# How many ways can a committtee of $2$ women and $3$ men be selected from a group of $5$ women and $7$ men if two of the men refuse to serve together?

I am trying to learn permutations and combinations. Please help me to solve the second part of the question.

From a group of $5$ women and $7$ men, how many different committees of $2$ women and $3$ men can be formed? What if $2$ of the men are feuding and refuse to serve on the committee together?

I gather that you understand that the number of committees of two women and three men that can be selected from five women and seven men is $$\binom{5}{2}\binom{7}{3}$$ Below is a hint for the second part of the question.

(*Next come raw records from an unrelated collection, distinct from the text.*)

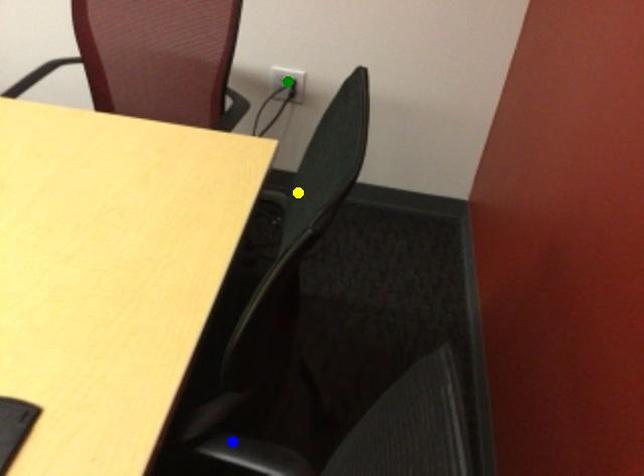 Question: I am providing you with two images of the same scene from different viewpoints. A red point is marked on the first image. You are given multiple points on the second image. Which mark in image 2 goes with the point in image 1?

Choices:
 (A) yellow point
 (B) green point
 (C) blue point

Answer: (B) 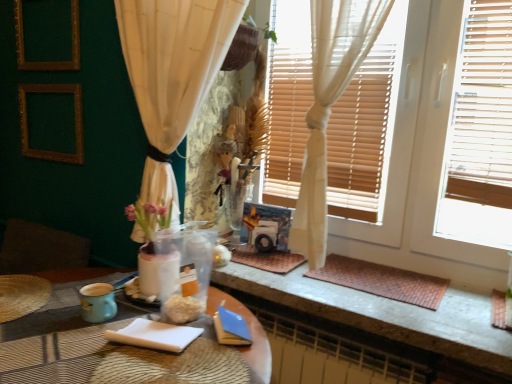 The height and width of the screenshot is (384, 512). Identify the location of vacant area located to the right-hand side of white paper notepad at lower center. (222, 345). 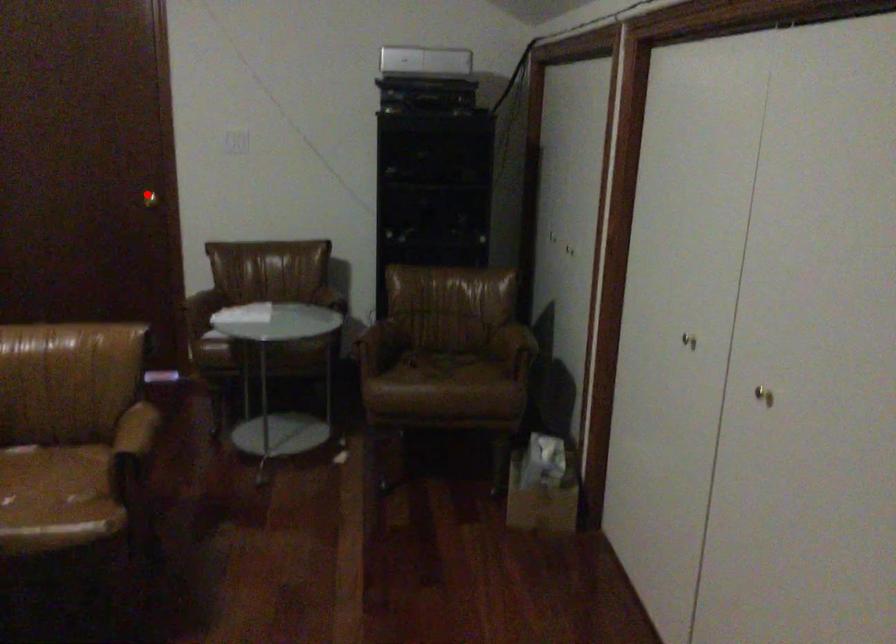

Hint: Consider three groups of people: the five women, the five men who are not feuding, and the two men who are feuding. There are two ways to form the committee so that the two men who are feuding are not both selected:

1. Neither of the feuding men is selected. Choose two of the five women and three of the five men who are not feuding.
2. Exactly one of the feuding men is selected. Choose two of the five women, two of the five men who are not feuding, and one of the two men who are feuding.

A committee with 2 women and 3 men is a group of 2 women together with a group of 3 men.

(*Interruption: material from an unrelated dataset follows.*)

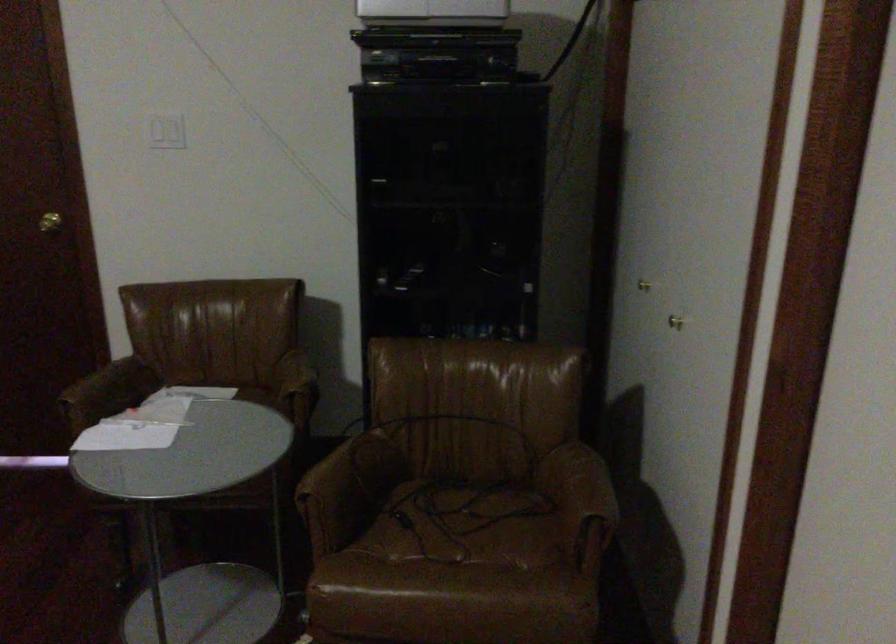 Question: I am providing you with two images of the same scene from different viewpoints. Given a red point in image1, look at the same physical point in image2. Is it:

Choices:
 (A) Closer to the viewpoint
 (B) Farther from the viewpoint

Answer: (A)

How many groups of 2 women are there? You have 5 ways to pick the first woman, 4 ways to pick the second, and then you have to divide by 2, because picking Alice and then Beatrice is the same as picking Beatrice and then Alice. Order does not matter. Thus you have

$$\frac{5\cdot4}{2} = {5\choose2}$$

Similarly for the group of 3 men. You have $7\cdot6\cdot5$ ways of picking them, but then you have to discount the different orders that pick the same groups. Picking the men in these orders form always the same group:

$$ABC\\ ACB\\ BAC\\ BCA\\ CAB\\ CBA$$

So 6 different orders produce the same group, so every 6 different orders give the same group. Why 6? Because 6, $3!$, is the number of ways you can order 3 elements. Thus you have

$$\frac{7\cdot6\cdot5}{3\cdot2} = {7\choose3}$$

You now multiply both together and get

$${5\choose2}\cdot{7\choose3}$$

diferent committees.

In the general case, if you have a group of $n$ people and you want to form a group with $k$ of them, you get

$${n\choose k }$$

total groups, if there are no further restrictions. Notice that this formula matches our results for the group of 2 women and for the group of 3 men.

For the second part, let us call Bob and John to the two guys refusing to work together. The number of valid committees is the number of committees with none of them plus the number of committees with Bob and 2 guys other than John plus the number of committees with John and two guys other than Bob. Can you try and calculate that?